ACTIVITY - Which lines in the records below mention the word "Afrika"? Copy each one out.

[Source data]
______________________________

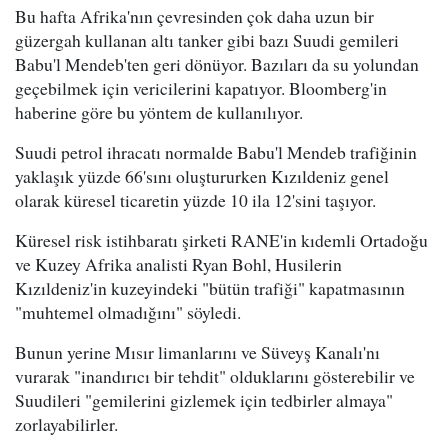
Bu hafta Afrika'nın çevresinden çok daha uzun bir
güzergah kullanan altı tanker gibi bazı Suudi gemileri
Babu'l Mendeb'ten geri dönüyor. Bazıları da su yolundan
geçebilmek için vericilerini kapatıyor. Bloomberg'in
haberine göre bu yöntem de kullanılıyor.
Suudi petrol ihracatı normalde Babu'l Mendeb trafiğinin
yaklaşık yüzde 66'sını oluştururken Kızıldeniz genel
olarak küresel ticaretin yüzde 10 ila 12'sini taşıyor.
Küresel risk istihbaratı şirketi RANE'in kıdemli Ortadoğu
ve Kuzey Afrika analisti Ryan Bohl, Husilerin
Kızıldeniz'in kuzeyindeki "bütün trafiği" kapatmasının
"muhtemel olmadığını" söyledi.
Bunun yerine Mısır limanlarını ve Süveyş Kanalı'nı
vurarak "inandırıcı bir tehdit" olduklarını gösterebilir ve
Suudileri "gemilerini gizlemek için tedbirler almaya"
zorlayabilirler.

______________________________

TASK RESULT -
Bu hafta Afrika'nın çevresinden çok daha uzun bir
ve Kuzey Afrika analisti Ryan Bohl, Husilerin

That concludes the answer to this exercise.